Baby Evelyn was born at 26 weeks, and faced an uphill battle in the NICU. Bell said that while she watched medical professionals care and fight for her daughter’s life, she couldn’t help but contrast it with the idea that some in medicine also advocate killing babies in the womb at the very same age, especially since abortion is legal up to birth in the United Kingdom for any kind of fetal anomaly. She continued:
We watched her development for those final 14 weeks of what should have been happening in the womb. The idea that termination would have been possible at any of those stages is heart-wrenching. The medical teams working day and night in Neonatal Units fight to keep these people alive, people who (had they still been in the womb) would be within the age limit to be terminated.

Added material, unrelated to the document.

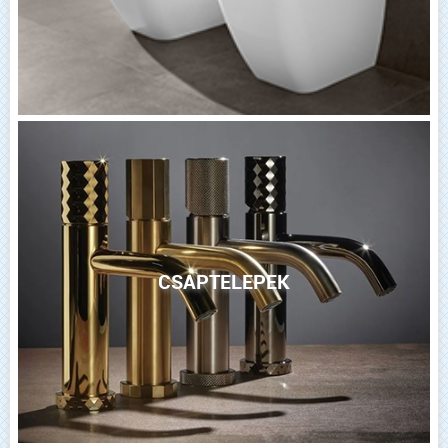
CSAPTELEPEK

Bell further called out society’s flawed view of people with disabilities by mentioning a female showjumper in Britain who has spina bifida, and who last week raised eyebrows when she announced she was suing her mother’s doctor for “wrongful conception;” in other words, the woman thinks that she should never have been born. Bell pointed out the tragedy of this situation, writing, “What kind of society have we become when someone with disabilities truly feels so undervalued?”
Bell ended her article by saying she hopes her story will be a source of hope to anyone facing a similar situation. “I want people reading this story to see hope in a situation that is often painted as hopeless,” she said. “I want to tell you that having a child with a disability is not the alien lifestyle you might be imagining in your darkest moments. It’s so normal and full of times that make you cry and smile, just like all journeys of parenthood. I think babies with Evelyn’s condition deserve to be treated equally, before and after birth.”